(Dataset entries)
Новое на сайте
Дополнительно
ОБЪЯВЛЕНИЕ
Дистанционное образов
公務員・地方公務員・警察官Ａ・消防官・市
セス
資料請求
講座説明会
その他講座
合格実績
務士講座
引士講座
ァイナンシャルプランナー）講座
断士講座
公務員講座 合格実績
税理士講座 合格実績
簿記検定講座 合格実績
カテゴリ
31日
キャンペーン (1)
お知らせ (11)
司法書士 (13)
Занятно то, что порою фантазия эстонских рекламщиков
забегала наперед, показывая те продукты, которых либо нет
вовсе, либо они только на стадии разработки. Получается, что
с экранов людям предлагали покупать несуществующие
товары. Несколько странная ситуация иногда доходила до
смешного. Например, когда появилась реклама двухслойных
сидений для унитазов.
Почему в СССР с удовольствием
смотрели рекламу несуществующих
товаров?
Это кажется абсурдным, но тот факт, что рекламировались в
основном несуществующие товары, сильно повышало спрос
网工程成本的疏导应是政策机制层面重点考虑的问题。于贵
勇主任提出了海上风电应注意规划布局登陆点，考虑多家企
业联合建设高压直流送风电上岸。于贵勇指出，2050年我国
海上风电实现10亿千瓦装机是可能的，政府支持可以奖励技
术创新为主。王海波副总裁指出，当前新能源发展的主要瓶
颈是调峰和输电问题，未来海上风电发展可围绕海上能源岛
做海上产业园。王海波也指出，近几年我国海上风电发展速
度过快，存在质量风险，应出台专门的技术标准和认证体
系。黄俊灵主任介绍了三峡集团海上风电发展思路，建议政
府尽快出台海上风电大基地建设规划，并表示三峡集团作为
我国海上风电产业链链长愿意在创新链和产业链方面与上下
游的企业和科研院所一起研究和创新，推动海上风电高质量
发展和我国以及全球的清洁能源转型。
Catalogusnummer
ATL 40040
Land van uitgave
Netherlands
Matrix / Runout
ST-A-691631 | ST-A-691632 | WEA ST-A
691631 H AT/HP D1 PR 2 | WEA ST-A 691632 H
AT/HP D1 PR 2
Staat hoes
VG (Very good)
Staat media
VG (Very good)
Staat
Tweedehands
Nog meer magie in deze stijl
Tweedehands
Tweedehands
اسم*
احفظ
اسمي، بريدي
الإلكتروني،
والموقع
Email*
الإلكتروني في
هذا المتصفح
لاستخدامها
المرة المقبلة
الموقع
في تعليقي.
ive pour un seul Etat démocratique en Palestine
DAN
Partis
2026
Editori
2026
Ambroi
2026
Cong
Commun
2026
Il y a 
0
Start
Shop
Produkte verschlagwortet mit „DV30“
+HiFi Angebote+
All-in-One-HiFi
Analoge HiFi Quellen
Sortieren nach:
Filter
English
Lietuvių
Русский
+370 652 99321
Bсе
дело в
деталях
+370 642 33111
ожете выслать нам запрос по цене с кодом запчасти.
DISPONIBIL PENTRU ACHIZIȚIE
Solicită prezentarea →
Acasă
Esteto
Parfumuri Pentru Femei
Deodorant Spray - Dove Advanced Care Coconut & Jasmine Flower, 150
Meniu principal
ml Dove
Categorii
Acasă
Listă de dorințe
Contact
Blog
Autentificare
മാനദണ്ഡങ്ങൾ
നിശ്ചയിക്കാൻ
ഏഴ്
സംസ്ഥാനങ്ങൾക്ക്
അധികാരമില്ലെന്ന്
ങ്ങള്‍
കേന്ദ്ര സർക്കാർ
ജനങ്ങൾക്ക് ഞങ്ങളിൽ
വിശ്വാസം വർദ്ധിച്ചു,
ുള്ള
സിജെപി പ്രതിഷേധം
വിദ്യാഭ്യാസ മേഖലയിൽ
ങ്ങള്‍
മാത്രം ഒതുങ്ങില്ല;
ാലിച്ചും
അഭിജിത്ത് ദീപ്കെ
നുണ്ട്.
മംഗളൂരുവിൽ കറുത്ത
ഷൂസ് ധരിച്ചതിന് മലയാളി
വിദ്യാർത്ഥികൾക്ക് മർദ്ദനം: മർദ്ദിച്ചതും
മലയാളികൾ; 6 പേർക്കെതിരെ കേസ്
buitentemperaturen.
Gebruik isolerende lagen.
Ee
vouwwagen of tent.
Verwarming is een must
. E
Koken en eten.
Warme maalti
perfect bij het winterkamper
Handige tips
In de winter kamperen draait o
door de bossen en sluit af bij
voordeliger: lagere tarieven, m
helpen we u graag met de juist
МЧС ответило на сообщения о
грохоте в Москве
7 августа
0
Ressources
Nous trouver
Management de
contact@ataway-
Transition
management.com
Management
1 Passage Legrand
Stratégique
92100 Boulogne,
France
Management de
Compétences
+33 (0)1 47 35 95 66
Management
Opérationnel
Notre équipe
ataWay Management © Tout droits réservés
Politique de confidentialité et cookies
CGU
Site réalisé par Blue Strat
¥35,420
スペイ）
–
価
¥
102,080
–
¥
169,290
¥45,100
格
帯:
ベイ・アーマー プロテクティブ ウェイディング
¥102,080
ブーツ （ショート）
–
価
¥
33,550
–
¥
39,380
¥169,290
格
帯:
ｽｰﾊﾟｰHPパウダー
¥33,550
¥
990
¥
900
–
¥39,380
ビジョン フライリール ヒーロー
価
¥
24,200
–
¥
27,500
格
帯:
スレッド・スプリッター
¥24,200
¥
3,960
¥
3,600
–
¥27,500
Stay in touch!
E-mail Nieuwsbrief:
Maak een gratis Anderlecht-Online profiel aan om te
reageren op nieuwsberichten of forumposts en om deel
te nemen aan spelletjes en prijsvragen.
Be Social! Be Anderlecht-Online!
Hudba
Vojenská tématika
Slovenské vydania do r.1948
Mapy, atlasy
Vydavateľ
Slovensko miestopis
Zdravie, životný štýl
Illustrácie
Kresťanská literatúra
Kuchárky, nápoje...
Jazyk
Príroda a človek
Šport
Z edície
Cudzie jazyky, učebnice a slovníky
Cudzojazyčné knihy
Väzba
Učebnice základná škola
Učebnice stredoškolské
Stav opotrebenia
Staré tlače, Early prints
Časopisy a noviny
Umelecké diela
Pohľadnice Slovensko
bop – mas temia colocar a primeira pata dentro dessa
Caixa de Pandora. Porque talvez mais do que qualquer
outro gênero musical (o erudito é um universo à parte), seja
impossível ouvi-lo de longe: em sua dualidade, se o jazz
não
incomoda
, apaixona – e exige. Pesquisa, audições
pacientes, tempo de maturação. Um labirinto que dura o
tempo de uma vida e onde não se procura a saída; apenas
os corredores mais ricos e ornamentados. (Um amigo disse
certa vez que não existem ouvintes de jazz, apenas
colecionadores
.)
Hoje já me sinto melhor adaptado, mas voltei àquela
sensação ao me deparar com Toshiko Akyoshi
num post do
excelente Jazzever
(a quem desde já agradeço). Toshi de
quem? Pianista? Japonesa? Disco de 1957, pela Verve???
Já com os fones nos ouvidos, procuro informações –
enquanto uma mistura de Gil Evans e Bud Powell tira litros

### YOUR OBJECTIVE:
The lines above that hold the word "либо" should be found and copied out.

### EXERCISE SOLUTION:
забегала наперед, показывая те продукты, которых либо нет
вовсе, либо они только на стадии разработки. Получается, что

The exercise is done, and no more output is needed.